Gefühlt
Es ist sicher schon in den Feuilletons abgehandelt worden. Da Jesse Rich aber kein Feuilleton liest, hier eine Betrachtung über einen Unwort-des-Jahres-Kandidaten: GEFÜHLT.
Michael Friedmann hatte "gefühlte" 300 Interviewfragen vorbereitet; Michael Ballak ist während eines Spiels "gefühlte" 100 Kilometer gelaufen. Wir haben "gefühlte" 3 Stunden auf unser Essen gewartet. Was damit ja gemeint ist, ist der Unterschied zwischen Sein und Schein zum Zwecke der dramaturgischen Übertreibung. Gleichzeitig ein Ausdruck des Understatement, der schreiberischen Coolness, der scheinbar gekonnten Flapsigkeit des Autors. Anfangs charmant, inzwischen nervig, so wie das berühmte Boxenluder der Bildzeitung. Verantwortlich für dieses neue Unwort ist, man hat es vielleicht schon vor lauter gefühlten Ereignissen vergessen, das Wetter. Bei kalten Temperaturen "fühlen" wie noch kältere, sobald der Wind weht.

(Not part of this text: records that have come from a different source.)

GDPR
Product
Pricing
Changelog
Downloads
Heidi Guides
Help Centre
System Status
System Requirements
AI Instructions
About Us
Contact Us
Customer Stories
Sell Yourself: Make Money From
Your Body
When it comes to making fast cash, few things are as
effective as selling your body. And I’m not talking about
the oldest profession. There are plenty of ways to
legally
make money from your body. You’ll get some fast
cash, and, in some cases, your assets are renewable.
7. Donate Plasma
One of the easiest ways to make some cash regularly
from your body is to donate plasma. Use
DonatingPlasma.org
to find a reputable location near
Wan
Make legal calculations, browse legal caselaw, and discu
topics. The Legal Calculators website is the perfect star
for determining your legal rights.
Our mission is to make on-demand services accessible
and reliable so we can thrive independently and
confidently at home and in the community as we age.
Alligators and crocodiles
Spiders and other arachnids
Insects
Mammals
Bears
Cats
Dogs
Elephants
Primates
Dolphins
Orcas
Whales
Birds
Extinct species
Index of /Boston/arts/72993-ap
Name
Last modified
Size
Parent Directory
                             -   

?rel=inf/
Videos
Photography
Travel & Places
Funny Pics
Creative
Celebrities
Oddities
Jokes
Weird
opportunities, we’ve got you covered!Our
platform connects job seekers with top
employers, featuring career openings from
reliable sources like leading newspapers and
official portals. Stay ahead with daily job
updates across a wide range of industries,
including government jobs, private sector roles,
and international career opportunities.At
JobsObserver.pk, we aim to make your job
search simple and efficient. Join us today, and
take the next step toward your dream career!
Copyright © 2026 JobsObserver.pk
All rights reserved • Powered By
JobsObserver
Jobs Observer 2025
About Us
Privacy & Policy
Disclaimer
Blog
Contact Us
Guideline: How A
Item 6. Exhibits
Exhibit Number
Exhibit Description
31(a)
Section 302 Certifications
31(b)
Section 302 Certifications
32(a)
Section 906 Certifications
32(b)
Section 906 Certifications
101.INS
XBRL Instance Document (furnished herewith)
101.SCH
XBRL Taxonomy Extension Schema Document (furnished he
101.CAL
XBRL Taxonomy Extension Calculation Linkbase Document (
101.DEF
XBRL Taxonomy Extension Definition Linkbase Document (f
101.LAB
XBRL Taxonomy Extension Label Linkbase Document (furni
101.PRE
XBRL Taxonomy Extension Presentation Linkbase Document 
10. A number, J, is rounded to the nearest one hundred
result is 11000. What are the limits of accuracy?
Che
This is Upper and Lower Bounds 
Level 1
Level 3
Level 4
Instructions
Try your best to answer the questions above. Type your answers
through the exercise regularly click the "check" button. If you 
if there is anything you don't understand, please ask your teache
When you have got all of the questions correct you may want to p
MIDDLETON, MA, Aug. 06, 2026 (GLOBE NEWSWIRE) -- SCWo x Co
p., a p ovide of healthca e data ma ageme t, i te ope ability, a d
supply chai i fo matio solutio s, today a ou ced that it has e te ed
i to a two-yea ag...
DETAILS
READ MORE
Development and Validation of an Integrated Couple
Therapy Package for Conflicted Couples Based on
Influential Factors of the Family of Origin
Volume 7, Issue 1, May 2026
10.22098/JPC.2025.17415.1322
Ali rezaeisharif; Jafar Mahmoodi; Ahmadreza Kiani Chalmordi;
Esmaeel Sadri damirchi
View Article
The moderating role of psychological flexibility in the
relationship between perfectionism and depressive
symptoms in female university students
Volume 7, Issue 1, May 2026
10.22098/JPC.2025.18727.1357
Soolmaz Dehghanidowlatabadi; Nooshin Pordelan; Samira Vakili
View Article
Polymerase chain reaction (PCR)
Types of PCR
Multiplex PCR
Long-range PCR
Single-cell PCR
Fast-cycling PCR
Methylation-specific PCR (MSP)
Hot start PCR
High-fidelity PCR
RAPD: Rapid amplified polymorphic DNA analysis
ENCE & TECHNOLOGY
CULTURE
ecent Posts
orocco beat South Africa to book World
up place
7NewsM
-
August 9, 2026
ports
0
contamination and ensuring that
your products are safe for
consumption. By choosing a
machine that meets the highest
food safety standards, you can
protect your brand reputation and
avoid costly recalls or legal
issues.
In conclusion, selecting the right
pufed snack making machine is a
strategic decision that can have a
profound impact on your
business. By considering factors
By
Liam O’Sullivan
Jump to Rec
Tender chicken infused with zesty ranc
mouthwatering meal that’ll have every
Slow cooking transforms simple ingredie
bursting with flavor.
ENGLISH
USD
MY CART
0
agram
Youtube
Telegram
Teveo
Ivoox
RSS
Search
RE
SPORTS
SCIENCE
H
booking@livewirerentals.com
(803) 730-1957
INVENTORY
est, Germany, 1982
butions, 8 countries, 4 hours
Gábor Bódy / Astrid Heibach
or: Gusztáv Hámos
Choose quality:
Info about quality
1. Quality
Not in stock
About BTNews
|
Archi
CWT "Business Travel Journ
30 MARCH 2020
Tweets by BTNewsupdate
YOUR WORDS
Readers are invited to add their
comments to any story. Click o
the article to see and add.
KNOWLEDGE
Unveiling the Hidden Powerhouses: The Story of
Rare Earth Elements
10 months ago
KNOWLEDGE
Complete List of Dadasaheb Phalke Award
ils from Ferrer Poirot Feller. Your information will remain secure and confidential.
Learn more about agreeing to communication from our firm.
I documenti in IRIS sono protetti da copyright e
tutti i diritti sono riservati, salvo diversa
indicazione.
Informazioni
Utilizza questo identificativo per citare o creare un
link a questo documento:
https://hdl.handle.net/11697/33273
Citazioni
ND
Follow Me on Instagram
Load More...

Es können draußen 10 Grad sein, und wir finden, es sei kälter. Der Wettermann spricht dann vielleicht von "gefühlten" 5 Grad, wobei ich mich schon immer fragte, wie man das misst. Soweit, so gut. Dann kam irgend jemand auf die Idee, dieses Wettergefühl zu zweckentfremden. Und nun haben wir den Salat. Jeden Tag ein neues Gefühl. Dieser Artikel sei gefühlte 1.000 Wörter lang, könnten Sie beispielsweise sagen, um auszudrücken, dass Sie sich langweilen. Man kann es auch positiv sehen: Es wird wieder mehr gefühlt. Und da Jesse Rich schon seit gefühlten 2 Tagen nichts mehr gegessen hat, hört er jetzt auf und macht sich Frühstück.